# Spring Ridge/Basking Ridge



## Edgecrusher (Jan 12, 2006)

Any recreational/'B' or 'C' level riders living in the Spring Ridge, 
Society Hill condo developments or living close by in Basking Ridge/area?

I'm not a part of any of the bike clubs, but it would be nice to ride with 
someone once in awhile.  

Geo


----------



## goldsbar (Apr 24, 2002)

mafw.org for the club scene (Morris Area Free Wheelers)

or Liberty Cycle has a race team that does weekly rides.


----------



## Edgecrusher (Jan 12, 2006)

goldsbar said:


> mafw.org for the club scene (Morris Area Free Wheelers)
> 
> or Liberty Cycle has a race team that does weekly rides.



Hey Goldsbar,
I appreciate the info...thank you.
I already belong to Lehigh Wheelmen in PA. $10 p/year.
I just moved from up there, but still work in South Whitehall.

I'm not looking to pay some ritzy NJ club 30 to 50 bucks so I can ride along with them 
lol!  

MAFW is $20, so that's not too bad I will check them out. That seems reasonable.

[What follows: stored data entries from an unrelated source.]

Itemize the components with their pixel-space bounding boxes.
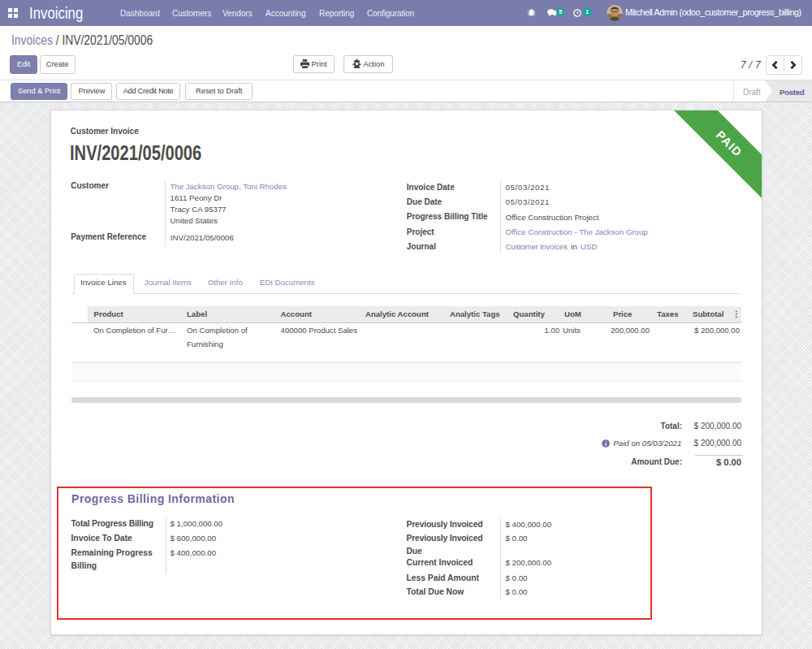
svg-text:i: i bbox=[604, 439, 606, 447]
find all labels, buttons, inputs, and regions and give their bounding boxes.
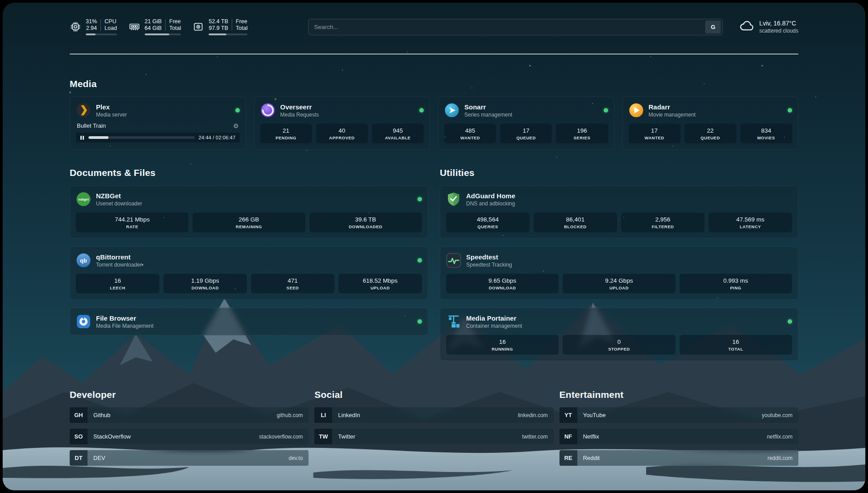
service-stats: 9.65 GbpsDOWNLOAD 9.24 GbpsUPLOAD 0.993 … bbox=[446, 274, 792, 293]
service-card-plex[interactable]: Plex Media server Bullet Train ⚙ 24:44 /… bbox=[70, 96, 246, 150]
stat-value: 266 GB bbox=[194, 216, 303, 223]
bookmark-reddit[interactable]: RE Reddit reddit.com bbox=[559, 450, 798, 466]
service-card-filebrowser[interactable]: File Browser Media File Management bbox=[70, 308, 428, 335]
disk-icon bbox=[192, 21, 204, 33]
service-name: Sonarr bbox=[464, 103, 512, 111]
bookmark-name: Twitter bbox=[338, 433, 355, 440]
bookmark-domain: dev.to bbox=[289, 455, 303, 461]
service-subtitle: Speedtest Tracking bbox=[466, 262, 512, 268]
stat: 16TOTAL bbox=[680, 335, 792, 355]
plex-player-bar: 24:44 / 02:06:47 bbox=[76, 133, 240, 142]
service-subtitle: Torrent downloader bbox=[96, 262, 142, 268]
stat-label: APPROVED bbox=[318, 135, 366, 140]
service-card-overseerr[interactable]: Overseerr Media Requests 21PENDING 40APP… bbox=[254, 96, 430, 150]
bookmark-youtube[interactable]: YT YouTube youtube.com bbox=[559, 407, 798, 423]
svg-text:qb: qb bbox=[80, 257, 87, 264]
bookmark-netflix[interactable]: NF Netflix netflix.com bbox=[559, 429, 798, 444]
memory-total-label: Total bbox=[169, 25, 181, 32]
bookmark-name: LinkedIn bbox=[338, 412, 360, 418]
service-header: Plex Media server bbox=[76, 103, 240, 118]
stat: 485WANTED bbox=[444, 124, 496, 143]
stat-label: STOPPED bbox=[564, 347, 673, 351]
bookmark-dev[interactable]: DT DEV dev.to bbox=[70, 450, 309, 466]
section-title-media: Media bbox=[70, 79, 798, 89]
radarr-icon bbox=[629, 103, 644, 118]
status-dot bbox=[235, 108, 240, 113]
service-card-radarr[interactable]: Radarr Movie management 17WANTED 22QUEUE… bbox=[622, 96, 799, 150]
bookmark-abbr: GH bbox=[70, 407, 88, 423]
adguard-icon bbox=[446, 192, 461, 207]
memory-icon bbox=[129, 21, 140, 33]
stat-value: 17 bbox=[630, 127, 679, 134]
bookmark-domain: stackoverflow.com bbox=[259, 434, 303, 440]
service-card-qbittorrent[interactable]: qb qBittorrent Torrent downloader 16LEEC… bbox=[70, 246, 428, 300]
service-name: NZBGet bbox=[96, 192, 142, 200]
stat-label: QUEUED bbox=[502, 135, 550, 140]
stat: 945AVAILABLE bbox=[372, 124, 424, 143]
service-title-block: Media Portainer Container management bbox=[466, 314, 522, 329]
section-title-social: Social bbox=[314, 389, 553, 400]
stat-value: 17 bbox=[502, 127, 550, 134]
service-stats: 17WANTED 22QUEUED 834MOVIES bbox=[629, 124, 793, 143]
section-title-utilities: Utilities bbox=[440, 167, 798, 178]
stat-label: TOTAL bbox=[681, 347, 790, 351]
status-dot bbox=[788, 108, 792, 113]
gear-icon[interactable]: ⚙ bbox=[233, 123, 239, 129]
service-title-block: Plex Media server bbox=[96, 103, 127, 118]
service-card-portainer[interactable]: Media Portainer Container management 16R… bbox=[440, 308, 798, 361]
stat: 0.993 msPING bbox=[680, 274, 792, 293]
stat-label: MOVIES bbox=[742, 135, 790, 140]
stat-value: 485 bbox=[446, 127, 494, 134]
divider bbox=[100, 19, 101, 31]
stat: 9.65 GbpsDOWNLOAD bbox=[446, 274, 559, 293]
stat: 498,564QUERIES bbox=[446, 213, 530, 232]
bookmark-abbr: NF bbox=[559, 429, 577, 444]
bookmark-stackoverflow[interactable]: SO StackOverflow stackoverflow.com bbox=[70, 429, 309, 444]
playback-progress-track[interactable] bbox=[88, 136, 195, 139]
utilities-group: Utilities AdGuard Home DNS and adblockin… bbox=[440, 167, 798, 369]
search-input[interactable] bbox=[309, 24, 705, 30]
pause-icon[interactable] bbox=[80, 136, 84, 140]
service-card-adguard[interactable]: AdGuard Home DNS and adblocking 498,564Q… bbox=[440, 185, 798, 238]
bookmark-domain: netflix.com bbox=[767, 434, 793, 440]
bookmark-github[interactable]: GH Github github.com bbox=[70, 407, 309, 423]
weather-location: Lviv, 16.87°C bbox=[760, 20, 798, 27]
bookmark-twitter[interactable]: TW Twitter twitter.com bbox=[314, 429, 553, 444]
service-name: File Browser bbox=[96, 314, 154, 322]
stat-label: AVAILABLE bbox=[374, 135, 422, 140]
stat: 17QUEUED bbox=[500, 124, 552, 143]
disk-widget: 52.4 TB 97.9 TB Free Total bbox=[192, 18, 247, 35]
cpu-load-label: Load bbox=[104, 25, 117, 32]
weather-condition: scattered clouds bbox=[760, 28, 798, 34]
divider bbox=[232, 19, 232, 31]
bookmark-name: Netflix bbox=[583, 433, 599, 440]
service-card-speedtest[interactable]: Speedtest Speedtest Tracking 9.65 GbpsDO… bbox=[440, 246, 798, 300]
stat-label: UPLOAD bbox=[564, 285, 673, 290]
service-card-sonarr[interactable]: Sonarr Series management 485WANTED 17QUE… bbox=[438, 96, 614, 150]
bookmark-linkedin[interactable]: LI LinkedIn linkedin.com bbox=[314, 407, 553, 423]
stat: 21PENDING bbox=[260, 124, 312, 143]
status-dot bbox=[417, 319, 422, 324]
stat-value: 16 bbox=[448, 338, 557, 345]
section-title-developer: Developer bbox=[70, 389, 309, 400]
service-card-nzbget[interactable]: nzbget NZBGet Usenet downloader 744.21 M… bbox=[70, 185, 428, 238]
service-header: Media Portainer Container management bbox=[446, 314, 792, 329]
stat-label: PING bbox=[681, 285, 790, 290]
service-title-block: NZBGet Usenet downloader bbox=[96, 192, 142, 207]
bookmark-abbr: DT bbox=[70, 450, 88, 466]
disk-free-value: 52.4 TB bbox=[209, 18, 228, 25]
search-provider-button[interactable]: G bbox=[705, 21, 721, 33]
playback-progress-fill bbox=[88, 136, 108, 139]
stat: 40APPROVED bbox=[316, 124, 368, 143]
stat-value: 47.569 ms bbox=[710, 216, 790, 223]
stat: 744.21 MbpsRATE bbox=[76, 213, 188, 232]
cpu-load-value: 2.94 bbox=[86, 25, 97, 32]
service-stats: 744.21 MbpsRATE 266 GBREMAINING 39.6 TBD… bbox=[76, 213, 422, 232]
memory-progress-bar bbox=[145, 33, 181, 35]
service-header: Overseerr Media Requests bbox=[260, 103, 424, 118]
bookmark-domain: youtube.com bbox=[762, 412, 793, 418]
stat-value: 9.65 Gbps bbox=[448, 277, 557, 284]
bookmark-domain: github.com bbox=[277, 412, 303, 418]
stat: 47.569 msLATENCY bbox=[709, 213, 792, 232]
service-subtitle: Media File Management bbox=[96, 323, 154, 329]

I was just hoping that there was few guys/girls who lived around here
that ride.


----------



## goldsbar (Apr 24, 2002)

Yeah, some of those club fees are a bit crazy. When I lived further North in NJ, we just got together for some shop rides. Everyone had on a diferent jersey (or just a regular shirt) and they were just as fast as the everyone has the same jersey $50 race club.


----------



## Edgecrusher (Jan 12, 2006)

Yeah, some of those club fees are a bit crazy. When I lived further North in NJ, we just got together for some shop rides. Everyone had on a diferent jersey (or just a regular shirt) and they were just as fast as the everyone has the same jersey $50 race club.


 

I hear ya!


----------